National Migraine Awareness Month Blog Challenge, Day 1: Share the story of your first Migraine, what it was like, if you knew what it was, what you did, how you felt.
Though I’ve had headaches all my life, they weren’t diagnosed as migraine until 2002 and it took me a few years to believe that headaches that weren’t one-sided, didn’t have a visual aura, and didn’t make me throw up were actually migraine. I don’t remember my first migraine — either it happened before I’m able to remember or it blends in with all the rest of the headaches — but I do remember the first migraine that was obviously triggered by an odor.
My fifth grade teacher left the door to the workroom open one afternoon and the smell or rose-scented potpourri wafted into the classroom. That smell is so vivid that even now, as I remember how much my head hurt and how nauseated I was, I’m convinced artificial rose scent is wafting in the air around me. I can clearly picture the classroom and where I was sitting. I went to the nurse, who let me lie down for a bit, then sent me back to class. To her it was, after all, “just a headache.”

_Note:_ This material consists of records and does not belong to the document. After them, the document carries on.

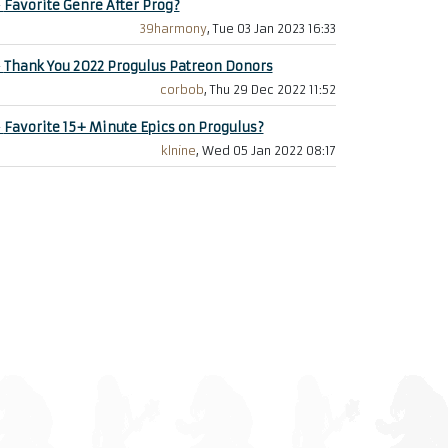
+
Favorite Genre After Prog?
39harmony
, Tue 03 Jan 2023 16:33
+
Thank You 2022 Progulus Patreon Donors
corbob
, Thu 29 Dec 2022 11:52
+
Favorite 15+ Minute Epics on Progulus?
klnine
, Wed 05 Jan 2022 08:17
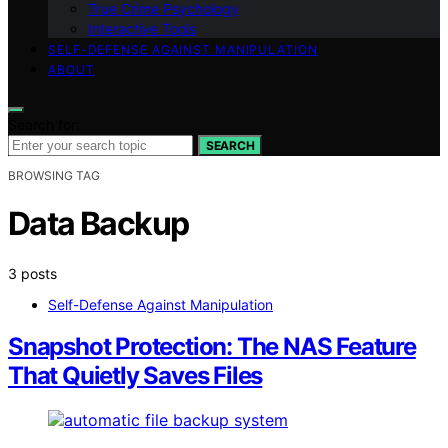
True Crime Psychology
Interactive Tools
SELF-DEFENSE AGAINST MANIPULATION
ABOUT
Search for:
SEARCH
BROWSING TAG
Data Backup
3 posts
Self-Defense Against Manipulation
Snapshot Protection: The NAS Feature
That Quietly Saves Files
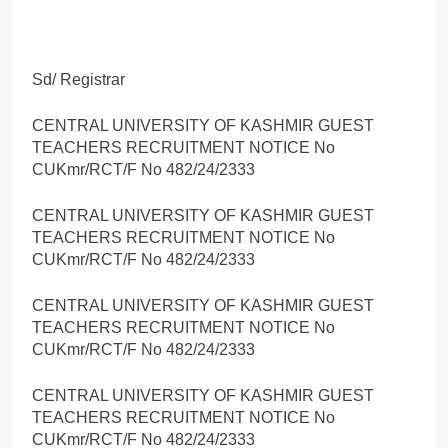
Sd/ Registrar
CENTRAL UNIVERSITY OF KASHMIR GUEST
TEACHERS RECRUITMENT NOTICE No
CUKmr/RCT/F No 482/24/2333
CENTRAL UNIVERSITY OF KASHMIR GUEST
TEACHERS RECRUITMENT NOTICE No
CUKmr/RCT/F No 482/24/2333
CENTRAL UNIVERSITY OF KASHMIR GUEST
TEACHERS RECRUITMENT NOTICE No
CUKmr/RCT/F No 482/24/2333
CENTRAL UNIVERSITY OF KASHMIR GUEST
TEACHERS RECRUITMENT NOTICE No
CUKmr/RCT/F No 482/24/2333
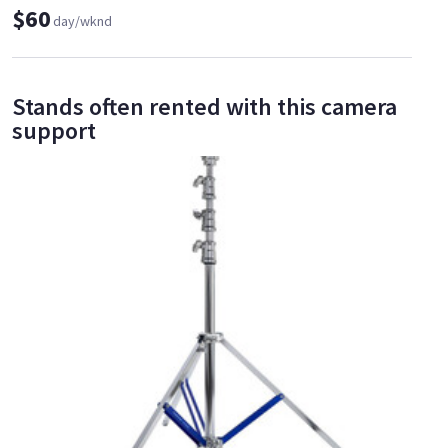
$60
day/wknd
Stands often rented with this camera
support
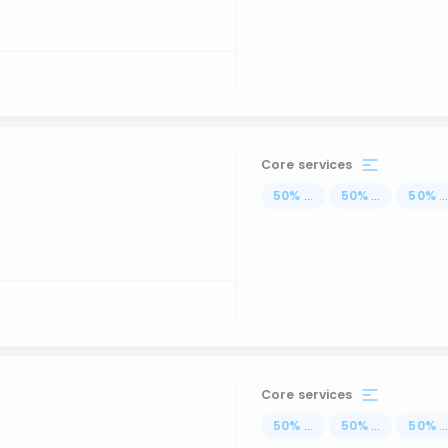
Core services
50
%
...
50
%
...
50
%
..
Core services
50
%
...
50
%
...
50
%
..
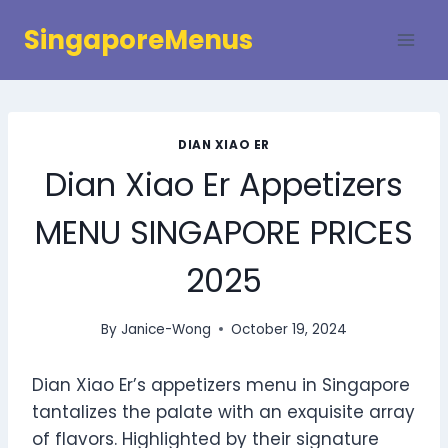
Skip
SingaporeMenus
to
content
DIAN XIAO ER
Dian Xiao Er Appetizers
MENU SINGAPORE PRICES
2025
By
Janice-Wong
October 19, 2024
Dian Xiao Er’s appetizers menu in Singapore
tantalizes the palate with an exquisite array
of flavors. Highlighted by their signature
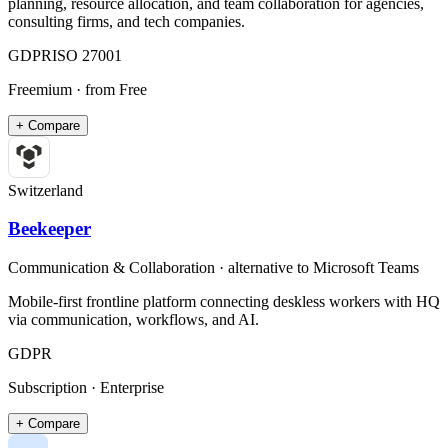
planning, resource allocation, and team collaboration for agencies,
consulting firms, and tech companies.
GDPR
ISO 27001
Freemium
· from Free
+ Compare
Switzerland
Beekeeper
Communication & Collaboration
· alternative to
Microsoft Teams
Mobile-first frontline platform connecting deskless workers with HQ
via communication, workflows, and AI.
GDPR
Subscription · Enterprise
+ Compare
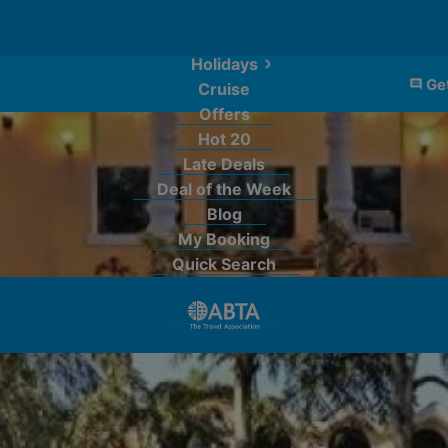
Holidays
Get
Cruise
Offers
Hot 20
Late Deals
Deal of the Week
Blog
My Booking
Quick Search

I wish I could tell her it was one of many debilitating migraine attacks that I’ve had in my lifetime with this chronic neurological disorder. I sometimes wonder if I would be so disabled today if anyone had a clue about my “headaches” when I was young. While I don’t dwell on this — its not like migraine treatment 25 years ago was particularly effective — I beg parents, teachers, school nurses and doctors to take a child’s complaint of headache seriously. Anyone who spends time with children should know that “migraine” is not synonymous with “bad headache,” that headaches aren’t just an excuse not to go to class, and that painkillers don’t always do the trick.
National Migraine Awareness Month is initiated by the National Headache Foundation. The Blogger’s Challenge is initiated by Fighting Headache Disorders.
Hi Kerri,
I love your blog. I just found it a few days ago. I have suffered from migraines my whole life, and reached the chronic point a few years ago. But I’ve never known anyone else who gets them “as badly” as I do, and reading your words has really helped me feel that I’m not alone — though I’m terribly sorry for you and others that you are in the same boat as me!

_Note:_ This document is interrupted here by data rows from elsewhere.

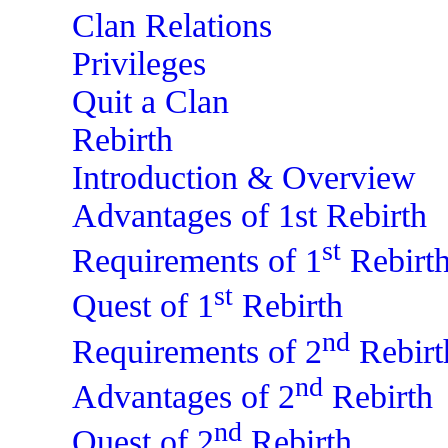
Clan Relations
Privileges
Quit a Clan
Rebirth
Introduction & Overview
Advantages of 1st Rebirth
st
Requirements of 1
Rebirt
st
Quest of 1
Rebirth
nd
Requirements of 2
Rebirt
nd
Advantages of 2
Rebirth
nd
Quest of 2
Rebirth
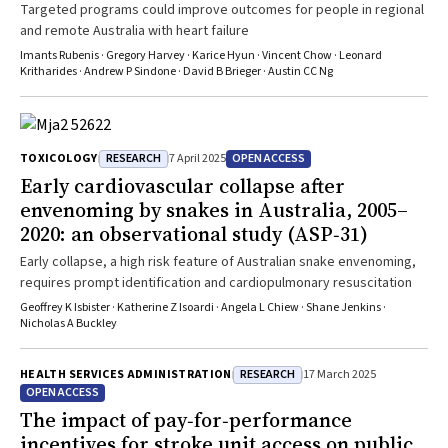
medicines, and, crucially, “how these elements come together to
Targeted programs could improve outcomes for people in regional
build health system resilience is unclear”. At the MJA, we look
and remote Australia with heart failure
forward to the opportunity to publish future work that advances our
Imants Rubenis · Gregory Harvey · Karice Hyun · Vincent Chow · Leonard
understanding of this important area.
Kritharides · Andrew P Sindone · David B Brieger · Austin CC Ng
RESEARCH
OPEN ACCESS
TOXICOLOGY
7 April 2025
Early cardiovascular collapse after
envenoming by snakes in Australia, 2005–
2020: an observational study (ASP‐31)
Early collapse, a high risk feature of Australian snake envenoming,
requires prompt identification and cardiopulmonary resuscitation
Geoffrey K Isbister · Katherine Z Isoardi · Angela L Chiew · Shane Jenkins ·
Nicholas A Buckley
RESEARCH
HEALTH SERVICES ADMINISTRATION
17 March 2025
OPEN ACCESS
The impact of pay‐for‐performance
incentives for stroke unit access on public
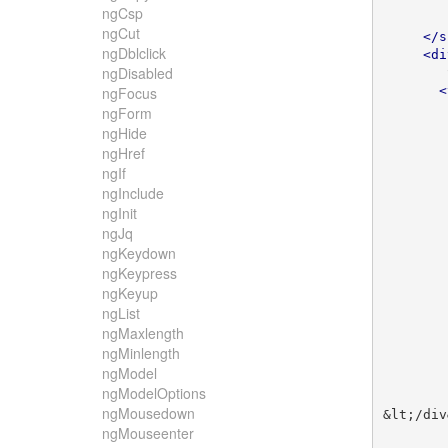
ngCsp
ngCut
</s
ngDblclick
<di
ngDisabled
<
ngFocus
ngForm
ngHide
ngHref
ngIf
ngInclude
ngInit
ngJq
ngKeydown
ngKeypress
ngKeyup
ngList
ngMaxlength
ngMinlength
ngModel
ngModelOptions
ngMousedown
&lt;/div
ngMouseenter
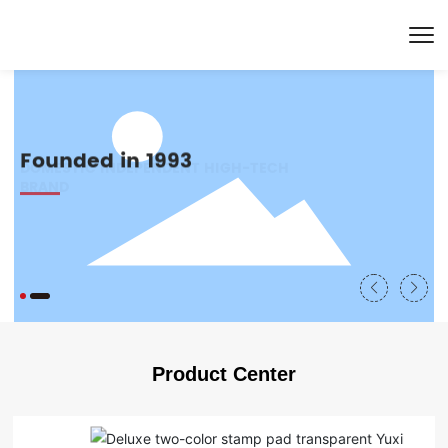
Founded in 1993
CERTIFIED THROUGH SGS STANDARD
DOMESTIC INDEPENDENT HIGH-TECH
TESTING
BRAND
Product Center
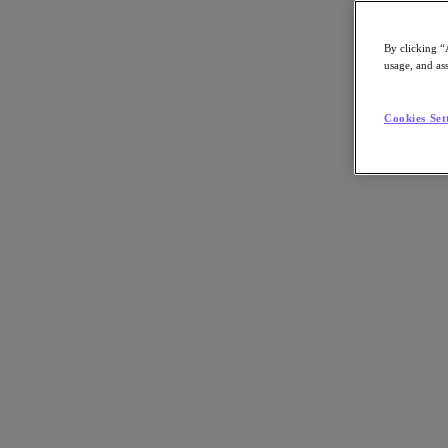
By clicking “
usage, and ass
Go to Section
Cookies Set
What We Do
Products
Products
Nutanix Cloud Platform
Nutanix Central
Nutanix Central
Prism
Nutanix Cloud Infrastructure
Nutanix Cloud Infrastructure
AOS Storage
AHV Virtualization
Nutanix Kubernetes Platform
Nutanix Disaster Recovery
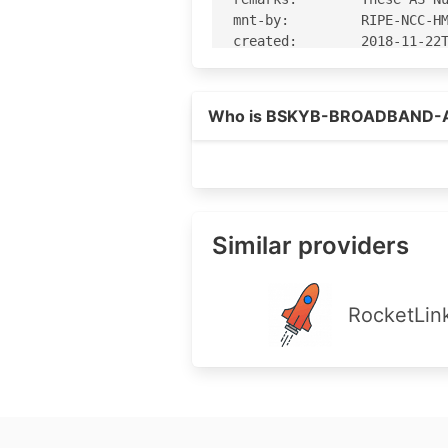
Who is BSKYB-BROADBAND-
Similar providers
RocketLin
Footer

The first migraine I remember was when I was 4. My dad took me with him to a mechanic to get some work done on the car. Apparently I wanted to sit in the car while it was raised up high for work to be done (oh the reckless 80s). I’m pretty sure it was the gasoline and other smells that did it. I can still remember feeling nauseated and in so much pain.
I also wonder if my migraines would have gotten as bad as they are now if I had had better treatments when I was younger. I’ve found no scientific explanation for why some people get a few migraines a year, whereas others suffer daily. But it makes sense to me that the more migraines you have, the more sensitive you get…the more migraines you have. I’m doing my best to cope and trying lots of things.
I’ve been reading about your TheraSpecs and am intrigued. Have they actually reduced your migraines?